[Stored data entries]
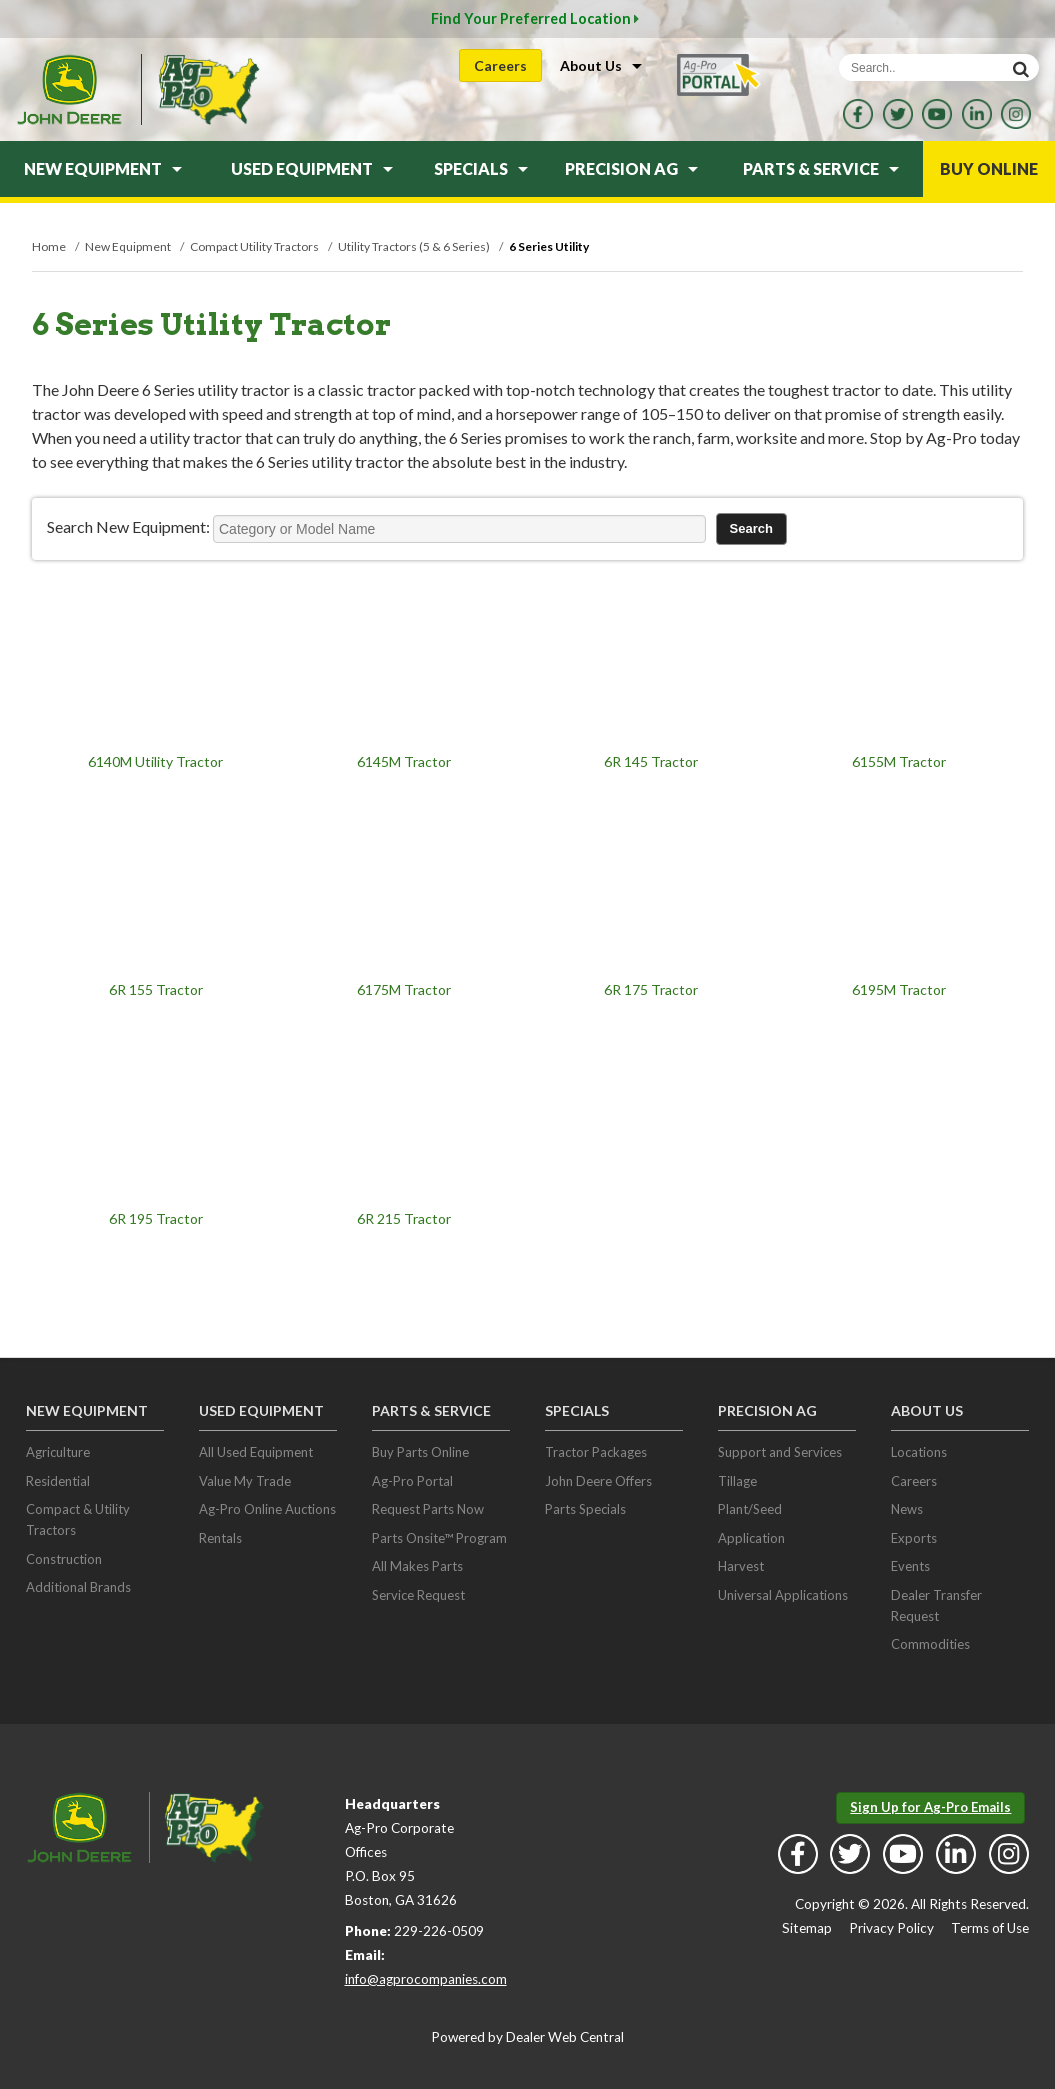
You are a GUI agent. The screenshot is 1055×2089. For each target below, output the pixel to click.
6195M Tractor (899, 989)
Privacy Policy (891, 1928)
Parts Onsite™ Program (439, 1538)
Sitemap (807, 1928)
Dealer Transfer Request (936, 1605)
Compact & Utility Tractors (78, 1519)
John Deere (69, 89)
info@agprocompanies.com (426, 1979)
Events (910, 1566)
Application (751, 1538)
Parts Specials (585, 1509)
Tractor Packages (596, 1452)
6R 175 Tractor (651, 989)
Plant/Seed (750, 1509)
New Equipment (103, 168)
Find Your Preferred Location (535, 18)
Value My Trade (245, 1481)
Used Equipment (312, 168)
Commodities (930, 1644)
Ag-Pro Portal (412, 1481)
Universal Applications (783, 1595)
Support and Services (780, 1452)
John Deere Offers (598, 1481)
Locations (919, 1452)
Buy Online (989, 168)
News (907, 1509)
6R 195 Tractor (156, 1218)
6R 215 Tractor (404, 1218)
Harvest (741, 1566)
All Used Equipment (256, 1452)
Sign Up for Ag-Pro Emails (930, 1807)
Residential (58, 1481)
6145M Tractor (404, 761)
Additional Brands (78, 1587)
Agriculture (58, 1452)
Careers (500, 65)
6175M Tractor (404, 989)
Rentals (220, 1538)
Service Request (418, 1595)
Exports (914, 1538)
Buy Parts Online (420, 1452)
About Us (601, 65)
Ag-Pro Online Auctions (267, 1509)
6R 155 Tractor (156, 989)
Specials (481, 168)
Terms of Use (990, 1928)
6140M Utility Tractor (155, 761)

__EXERCISE DIRECTIONS__
Emit verbatim the lines running from the one with "Buy Online (989, 168)" through the last line of the data, both endpoints inclusive.

__ANSWER FOR THE TASK__
Buy Online (989, 168)
News (907, 1509)
6R 195 Tractor (156, 1218)
6R 215 Tractor (404, 1218)
Harvest (741, 1566)
All Used Equipment (256, 1452)
Sign Up for Ag-Pro Emails (930, 1807)
Residential (58, 1481)
6145M Tractor (404, 761)
Additional Brands (78, 1587)
Agriculture (58, 1452)
Careers (500, 65)
6175M Tractor (404, 989)
Rentals (220, 1538)
Service Request (418, 1595)
Exports (914, 1538)
Buy Parts Online (420, 1452)
About Us (601, 65)
Ag-Pro Online Auctions (267, 1509)
6R 155 Tractor (156, 989)
Specials (481, 168)
Terms of Use (990, 1928)
6140M Utility Tractor (155, 761)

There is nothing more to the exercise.